* WHAT YOU ARE ASKED TO DO:
Return every line of the records that includes the string "Caravan".

(Dataset entries)

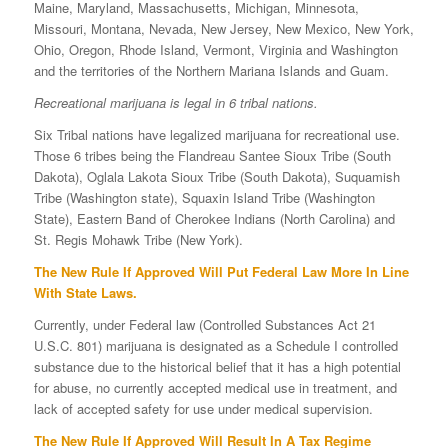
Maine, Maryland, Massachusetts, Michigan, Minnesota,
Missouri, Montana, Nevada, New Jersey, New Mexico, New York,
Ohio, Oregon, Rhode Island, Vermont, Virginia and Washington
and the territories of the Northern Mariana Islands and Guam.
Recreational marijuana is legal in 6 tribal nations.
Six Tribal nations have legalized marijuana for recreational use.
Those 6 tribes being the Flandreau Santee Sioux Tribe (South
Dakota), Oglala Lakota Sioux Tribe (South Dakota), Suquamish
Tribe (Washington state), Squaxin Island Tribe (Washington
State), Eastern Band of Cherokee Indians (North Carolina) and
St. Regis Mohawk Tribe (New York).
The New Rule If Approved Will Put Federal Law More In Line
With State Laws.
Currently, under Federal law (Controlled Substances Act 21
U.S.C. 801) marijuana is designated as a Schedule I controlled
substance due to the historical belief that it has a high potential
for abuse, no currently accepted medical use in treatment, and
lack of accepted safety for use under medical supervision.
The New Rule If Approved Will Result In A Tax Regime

---

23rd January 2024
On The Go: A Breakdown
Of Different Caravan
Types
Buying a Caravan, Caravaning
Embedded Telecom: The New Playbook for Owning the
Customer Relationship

* YOUR SOLUTION:
Of Different Caravan
Buying a Caravan, Caravaning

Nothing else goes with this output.